The room was like an intimate club, darkly
lit, a colored mirror ball throwing drops of light onto the walls. On stage a five-piece band was doing cover versions of classic songs. The male singer, dressed in a beige lounge suit and rollneck jumper, was crooning into the microphone like a young Dean Martin. The small dance floor was crowded.
They found a vacant table at the side of the room. “Can I get you a drink, Niamh? Wine? Beer?”
“Red wine. But let me.”
He stood up. “No, I’ll get it.”
She watched him as he went over to the bar. He was tall enough that she could see him over the crowd, talking to the barmaid. He had such beautiful manners, she thought. Greg should take some lessons.
He came back with their two glasses of wine just as the band finished a funny, extravagant version of “What’s New Pussycat.” The band was very slick, three guitars, a keyboard, drums. The singer was young but with a strong, pure voice, taking the microphone from the stand and moving out into the crowd, speaking in a patently fake American accent, playing up to the audience. He moved smoothly into Frank Sinatra mode with “Night And Day” and “Fly Me To The Moon.”
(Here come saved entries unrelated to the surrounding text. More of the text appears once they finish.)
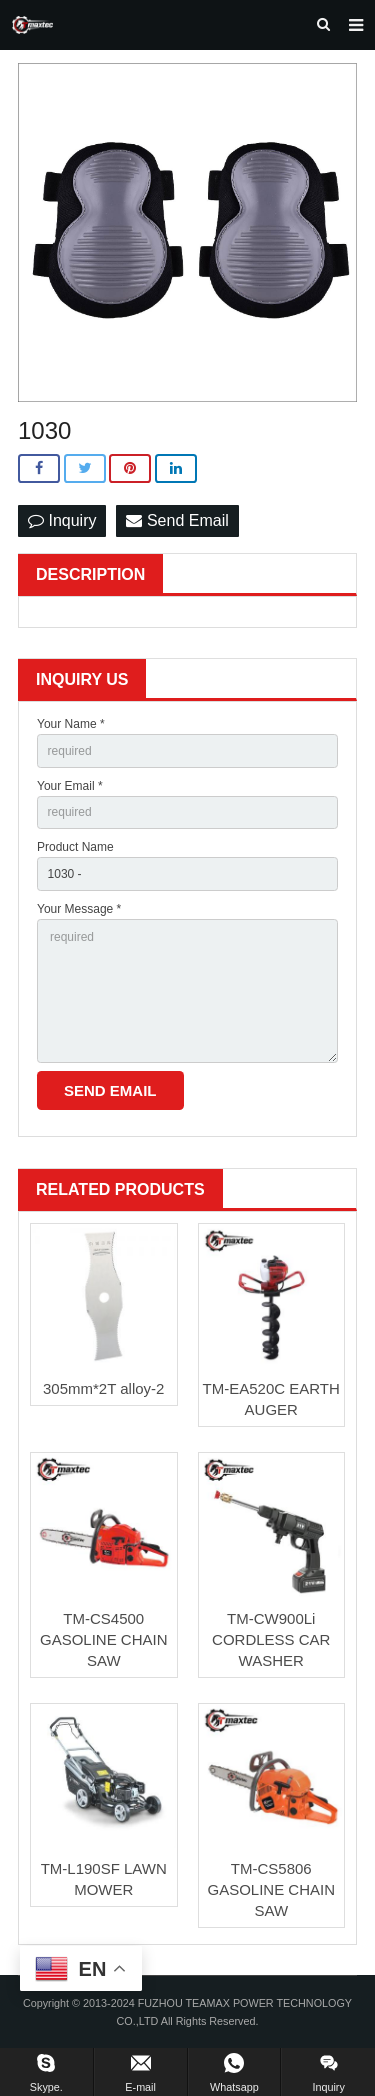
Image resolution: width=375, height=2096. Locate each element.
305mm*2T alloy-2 (103, 1388)
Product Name (75, 847)
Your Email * (70, 786)
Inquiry (62, 520)
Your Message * (79, 909)
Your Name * (71, 724)
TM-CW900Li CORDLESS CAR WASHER (271, 1639)
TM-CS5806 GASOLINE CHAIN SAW (271, 1889)
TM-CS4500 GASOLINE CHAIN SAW (104, 1639)
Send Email (177, 520)
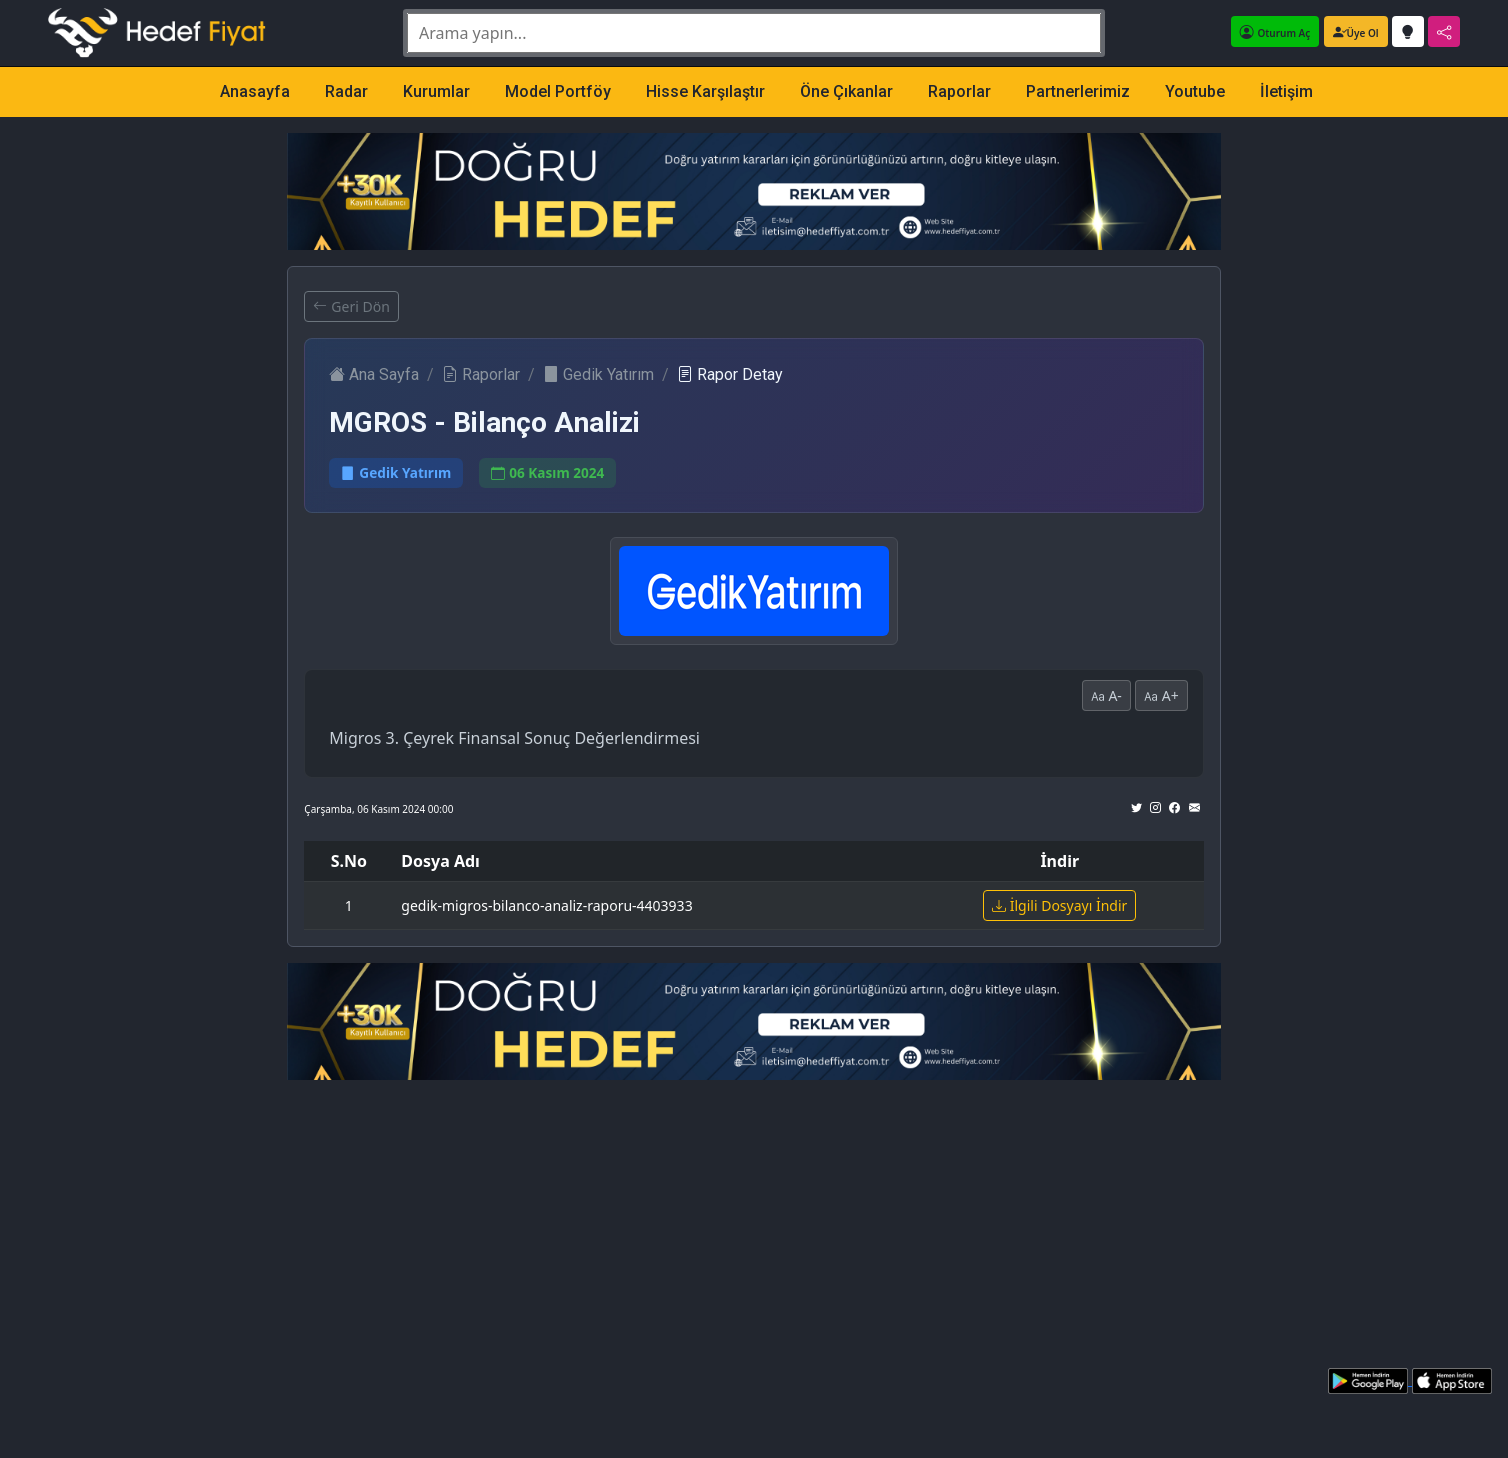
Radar (346, 91)
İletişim (1286, 91)
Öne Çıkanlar (846, 91)
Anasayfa (255, 91)
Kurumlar (436, 91)
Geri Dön (351, 306)
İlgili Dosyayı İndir (1059, 905)
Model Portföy (558, 91)
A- (1106, 695)
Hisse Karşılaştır (705, 91)
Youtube (1195, 91)
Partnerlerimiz (1078, 91)
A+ (1161, 695)
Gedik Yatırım (598, 374)
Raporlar (959, 91)
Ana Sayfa (374, 374)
Then he introduced the final number. “Last chance for the dance floor, ladies and gentlemen. Last chance to dance.” The band started the distinctive introduction to Burt Bacharach’s “Anyone Who Had A Heart.” The singer went down on one knee, his voice low and sexy. Eva smiled. It could have been Luther Vandross himself singing. She felt a touch on her arm. She turned. It was Joe, looking very serious.
“Our last chance to dance. Will you, Niamh?” He held out his hand.
The color rushed to her face. She hoped the low light hid it. “Dance?”
The singer used a break in the lyrics to repeat his words. “Your very last chance, ladies and gentlemen. The dance floor awaits.”
Around them several other couples got up, smiling at the singer’s patter.
Joe was waiting, the amused look still in his eyes. “Our last chance, Niamh,” he repeated.
She stood up then. The wine and the dim lights and the music seemed to be having a strange effect on her heartbeat. It was racing. She followed Joe to the dance floor. They stood still for a moment, just inches from each other.